I’m pretty sure that you already know the answer to the headline question – COVID is not over; we’re just pretending that it is. But why?, you might wonder if the facts suggest otherwise. For a small glut of reasons no doubt. It’s true that people are certainly sick of worrying about getting sick with the damned seemingly irrepressible virus. It’s true that we’re nowhere near the crisis levels we were in 2020 and much of 2022, signifying great “progress,” right? It’s also surely true that vaccines and treatments have taken a big slice of the sting out of coming down with the more recent mutations of the bug.
But the notion that we’re done with COVID is wishful, if not downright magical, thinking. The data are pretty clear, and, frankly, pretty scary. COVID-19 remains a leading cause of the death in the US, with more than 400 deaths each day during the summer. We, this ever-so “exceptional” United States, still tops the industrialized nations in per capita viral mortality and “excess” deaths – the key factor driving a significant drop in American life expectancy.
Even when the most important numbers look encouraging – hospitalizations down, deaths declining – not only are we still in the dark about the eventual impact of “long COVID,” universally acknowledged as a real phenomenon debilitating millions who have suffered through one or bouts of the disease, but every epidemiologist will tell you unequivocally that the virus never quits evolving, and that it’s not only possible, but indeed probable, that some some new variants will prove adept at evading our best defenses of vaccines and post-infection treatments. What then?

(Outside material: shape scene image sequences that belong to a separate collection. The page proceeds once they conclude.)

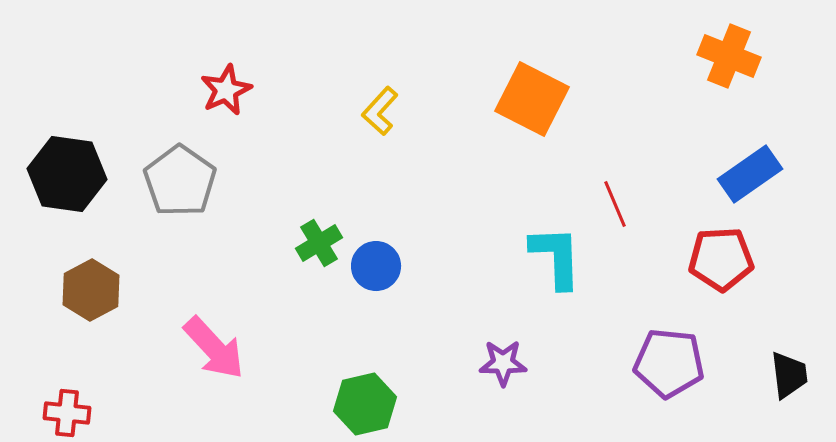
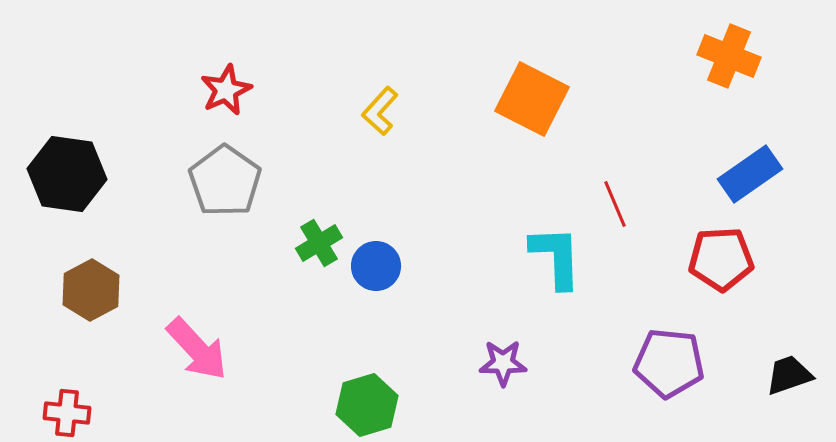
gray pentagon: moved 45 px right
pink arrow: moved 17 px left, 1 px down
black trapezoid: rotated 102 degrees counterclockwise
green hexagon: moved 2 px right, 1 px down; rotated 4 degrees counterclockwise
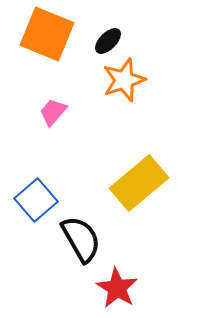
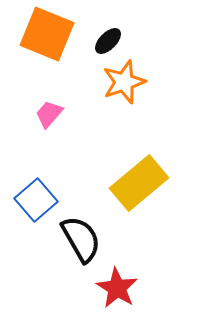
orange star: moved 2 px down
pink trapezoid: moved 4 px left, 2 px down
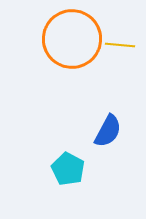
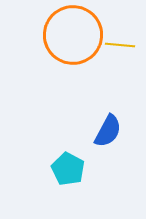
orange circle: moved 1 px right, 4 px up
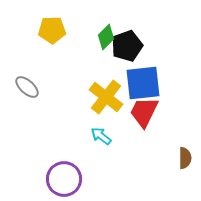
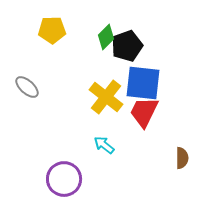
blue square: rotated 12 degrees clockwise
cyan arrow: moved 3 px right, 9 px down
brown semicircle: moved 3 px left
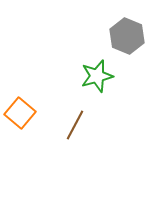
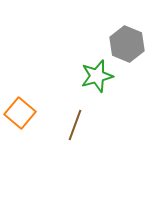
gray hexagon: moved 8 px down
brown line: rotated 8 degrees counterclockwise
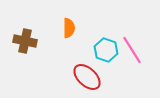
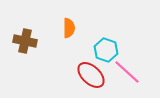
pink line: moved 5 px left, 22 px down; rotated 16 degrees counterclockwise
red ellipse: moved 4 px right, 2 px up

The distressingly sad truth is that Pres. Biden, facing a recalcitrant Congress, a business “community” that first and foremost wants workers on the job producing value, a media that by and large cheerleads for “normalcy” and “learning to live with the virus,” and a maleficent MAGA movement that discounts both COVID and “tyrannical” public health measures to contain it, this president simply wants to declare “victory” over the virus and pray that the declaration (along with revulsion for the Supreme Court’s ditching of Roe v. Wade rights), will carry his party to gains in the upcoming midterm elections.
Good luck with that, Joe. It’s not only the midterms that are on the way. So is winter, and with it the very real possibility (some medical experts say likelihood) of a major new surge in COVID infections, hospitalizations, and deaths.